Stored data

━━━━━━━━━━━━━━━━━━━━━━━━━━━━━━

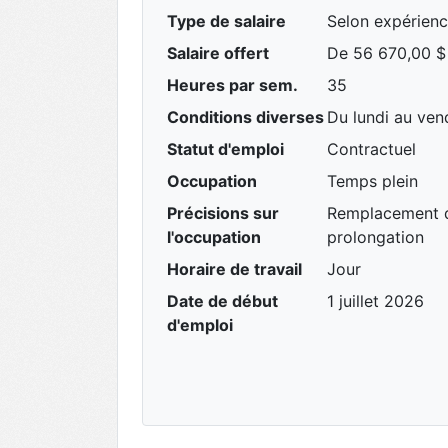
Type de salaire
Selon expérien
Salaire offert
De 56 670,00 $
Heures par sem.
35
Conditions diverses
Du lundi au vend
Statut d'emploi
Contractuel
Occupation
Temps plein
Précisions sur
Remplacement d'
l'occupation
prolongation
Horaire de travail
Jour
Date de début
1 juillet 2026
d'emploi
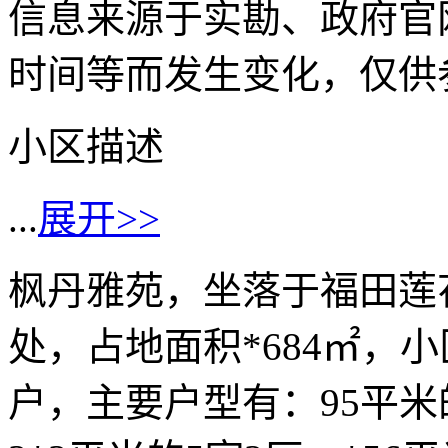
信息来源于实勘、政府官
时间等而发生变化，仅供
小区描述
...
展开>>
枫丹雅苑，坐落于福田莲
处，占地面积*684㎡，小
户，主要户型有：95平米的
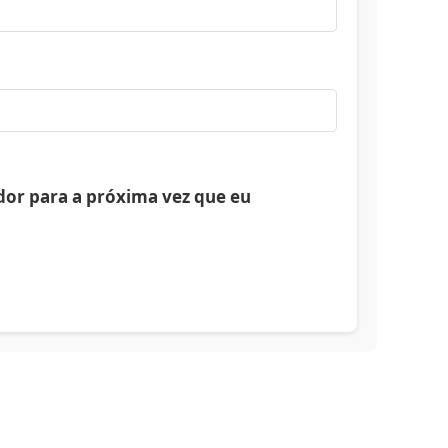
or para a próxima vez que eu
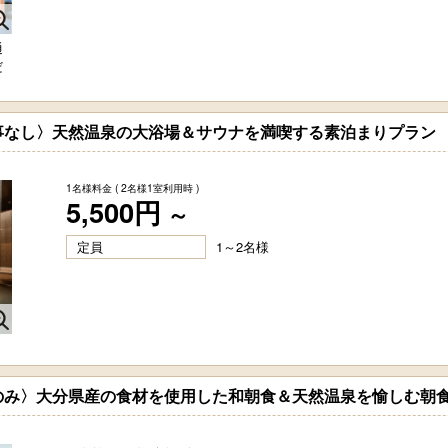
通
だ
事なし〉天然温泉の大浴場＆サウナを満喫する素泊まりプラン
1名様料金
( 2名様1室利用時 )
5,500円
～
定員
1～2名様
のみ〉大分県産の食材を使用した和朝食＆天然温泉を愉しむ朝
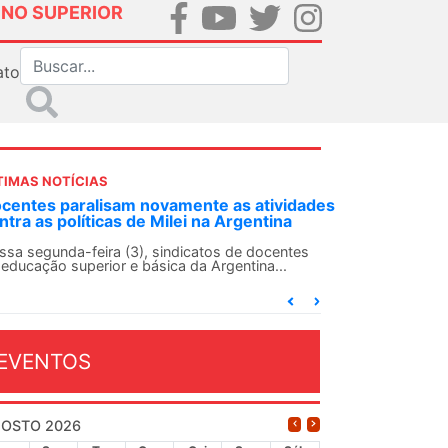
INO SUPERIOR
ato
TIMAS NOTÍCIAS
ANDES-SN convoca docentes para Dia de
Solidariedade Internacionalista com Cuba em
13 de agosto
O ANDES-SN conclama suas seções sindicais e o
conjunto da categoria docente a construírem, no
dia...
EVENTOS
OSTO 2026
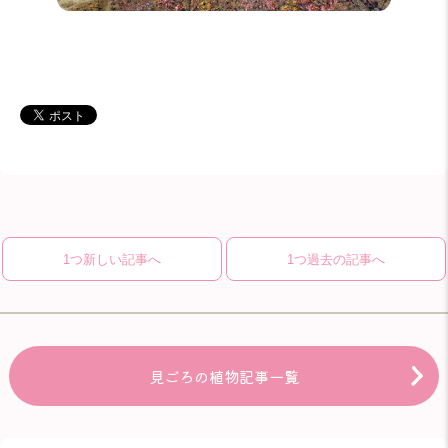
1つ新しい記事へ
1つ過去の記事へ
見ごろの植物記事一覧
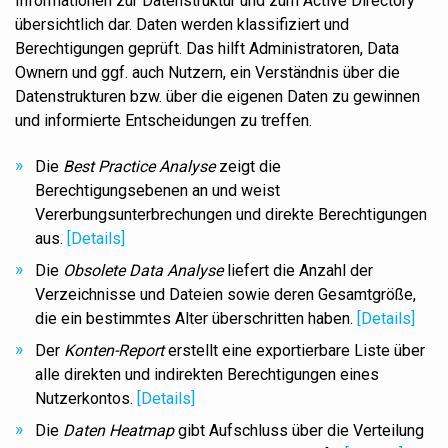
Informationen zur Datenstruktur und zum Active Directory
übersichtlich dar. Daten werden klassifiziert und
Berechtigungen geprüft.
Das hilft
Administratoren, Data
Ownern und ggf. auch Nutzern, ein Verständnis über die
Datenstrukturen bzw. über die eigenen Daten zu gewinnen
und informierte Entscheidungen zu treffen.
Die
Best Practice Analyse
zeigt die
Berechtigungsebenen an und weist
Vererbungsunterbrechungen und direkte Berechtigungen
aus.
[Details]
Die
Obsolete Data Analyse
liefert die Anzahl der
Verzeichnisse und Dateien sowie deren Gesamtgröße,
die ein bestimmtes Alter überschritten haben.
[Details]
Der
Konten-Report
erstellt eine exportierbare Liste über
alle direkten und indirekten Berechtigungen eines
Nutzerkontos.
[Details]
Die
Daten Heatmap
gibt Aufschluss über die Verteilung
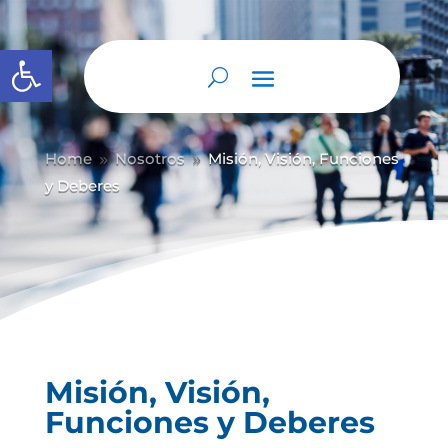
Abrir barra de herramientas
Home
Nosotros
Misión, Visión, Funciones
9
9
y Deberes
Misión, Visión,
Funciones y Deberes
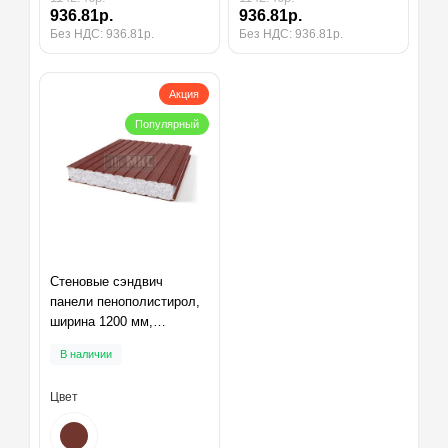
936.81р.
936.81р.
Без НДС: 936.81р.
Без НДС: 936.81р.
Акция
Популярный
Стеновые сэндвич
панели пенополистирол,
ширина 1200 мм,
толщина 10 мм, RAL3009
В наличии
Цвет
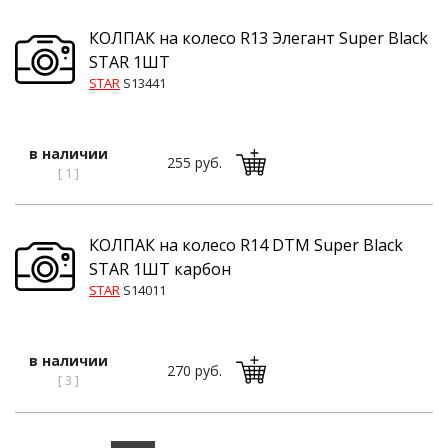
КОЛПАК на колесо R13 Элегант Super Black
STAR 1ШТ
STAR
S13441
в наличии
255 руб.
[ 1 ]
КОЛПАК на колесо R14 DTM Super Black
STAR 1ШТ карбон
STAR
S14011
в наличии
270 руб.
[ 3 ]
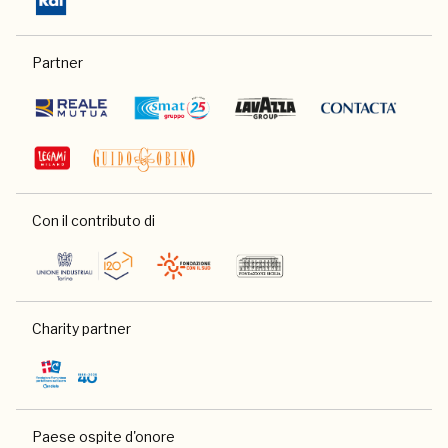
Partner
Con il contributo di
Charity partner
Paese ospite d'onore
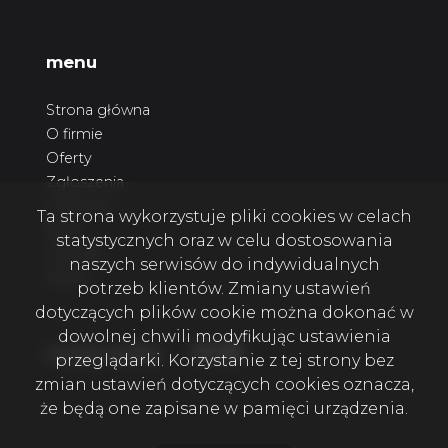
menu
Strona główna
O firmie
Oferty
Zgłoszenia
Ulubione
Ta strona wykorzystuje pliki cookies w celach
Blog
statystycznych oraz w celu dostosowania
Kontakt
naszych serwisów do indywidualnych
Rodo
potrzeb klientów. Zmiany ustawień
dotyczących plików cookie można dokonać w
dowolnej chwili modyfikując ustawienia
Facebook
Facebook
Facebook
social media
przeglądarki. Korzystanie z tej strony bez
zmian ustawień dotyczących cookies oznacza,
że będą one zapisane w pamięci urządzenia.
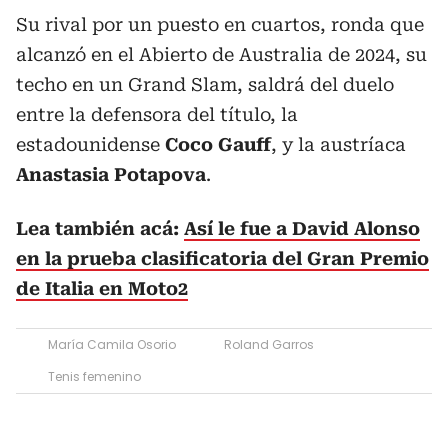
Su rival por un puesto en cuartos, ronda que
alcanzó en el Abierto de Australia de 2024, su
techo en un Grand Slam, saldrá del duelo
entre la defensora del título, la
estadounidense
Coco Gauff
, y la austríaca
Anastasia Potapova
.
Lea también acá:
Así le fue a David Alonso
en la prueba clasificatoria del Gran Premio
de Italia en Moto2
María Camila Osorio
Roland Garros
Tenis femenino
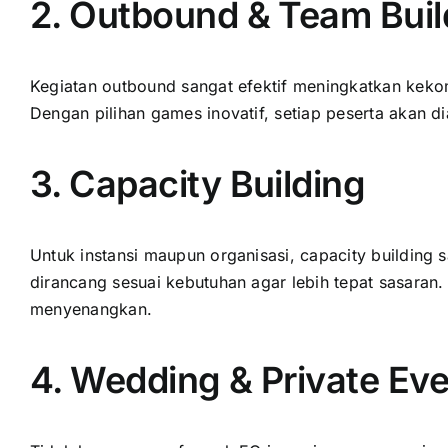
2. Outbound & Team Buil
Kegiatan outbound sangat efektif meningkatkan kek
Dengan pilihan games inovatif, setiap peserta akan 
3. Capacity Building
Untuk instansi maupun organisasi, capacity building
dirancang sesuai kebutuhan agar lebih tepat sasaran.
menyenangkan.
4. Wedding & Private Ev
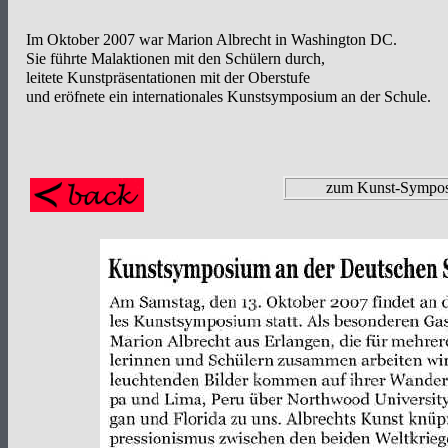
Im Oktober 2007 war Marion Albrecht in Washington DC.
Sie führte Malaktionen mit den Schülern durch,
leitete Kunstpräsentationen mit der Oberstufe
und eröfnete ein internationales Kunstsymposium an der Schule.
zum Kunst-Sympos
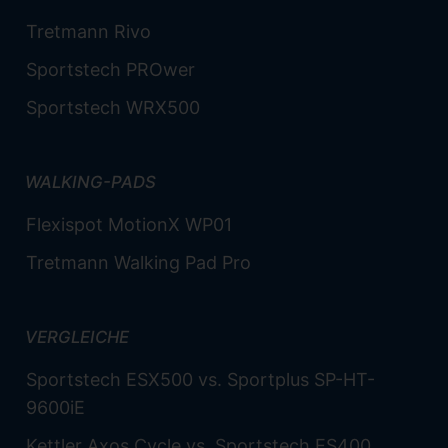
Tretmann Rivo
Sportstech PROwer
Sportstech WRX500
WALKING-PADS
Flexispot MotionX WP01
Tretmann Walking Pad Pro
VERGLEICHE
Sportstech ESX500 vs. Sportplus SP-HT-
9600iE
Kettler Axos Cycle vs. Sportstech ES400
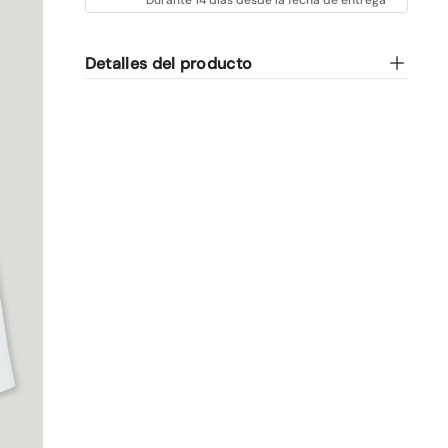
Detalles del producto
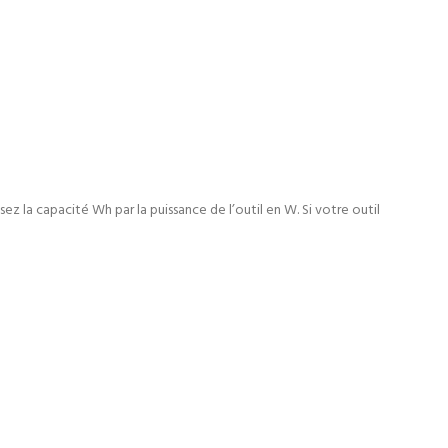
ez la capacité Wh par la puissance de l’outil en W. Si votre outil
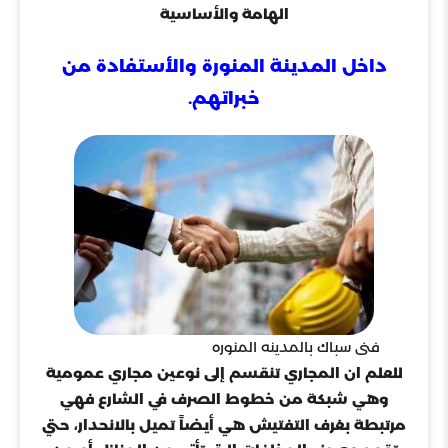
الهامة والأساسية
داخل المدينة المنورة والأستفادة من
خبراتهم.
فنى سباك بالمدينه المنوره
للعلم ان المجاري تنقسم إلى نوعين مجاري عمومية
وهي شبكة من خطوط الصرف في الشارع فهي
مرتبطة بغرف التفتيش هي أيضاً تميل بالانحدار، حتي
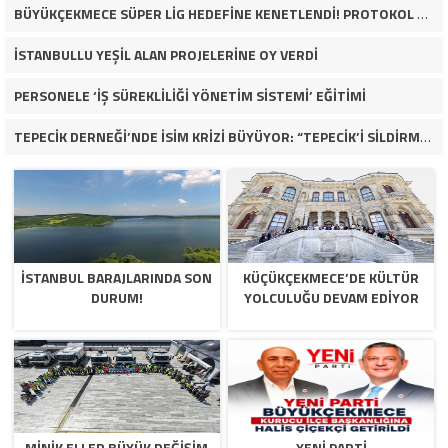
BÜYÜKÇEKMECE SÜPER LİG HEDEFİNE KENETLENDİ! PROTOKOL VE İŞ DÜNYASINDAN BASKETBOL TAKIMINA TAM DESTEK…
İSTANBULLU YEŞİL ALAN PROJELERİNE OY VERDİ
PERSONELE ‘İŞ SÜREKLİLİĞİ YÖNETİM SİSTEMİ’ EĞİTİMİ
TEPECİK DERNEĞİ’NDE İSİM KRİZİ BÜYÜYOR: “TEPECİK’İ SİLDİRMEYECEĞİZ”
İSTANBUL BARAJLARINDA SON
KÜÇÜKÇEKMECE’DE KÜLTÜR
DURUM!
YOLCULUĞU DEVAM EDİYOR
MİNİK ELLER BÜYÜK DEĞİŞİM
YENİ PARTİ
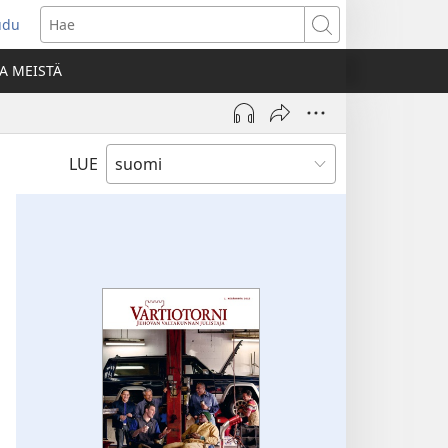
udu
aa
Hae
den
A MEISTÄ
unan)
LUE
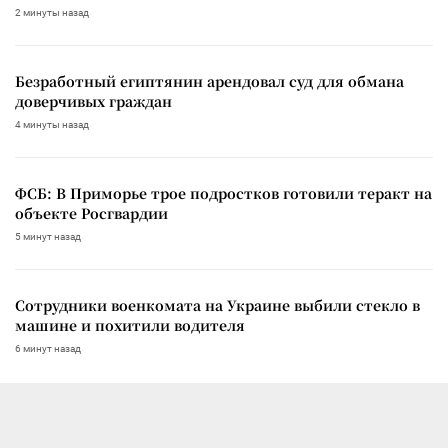
2 минуты назад
Безработный египтянин арендовал суд для обмана
доверчивых граждан
4 минуты назад
ФСБ: В Приморье трое подростков готовили теракт на
объекте Росгвардии
5 минут назад
Сотрудники военкомата на Украине выбили стекло в
машине и похитили водителя
6 минут назад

━━━━━━━━━━━━━━━━━━━━━━━━━━━━━━

• _ASSIGNMENT_
Please go through the data and copy each line containing the word "Tretmann".

• _RESPONSE BELOW_
Tretmann Rivo
Tretmann Walking Pad Pro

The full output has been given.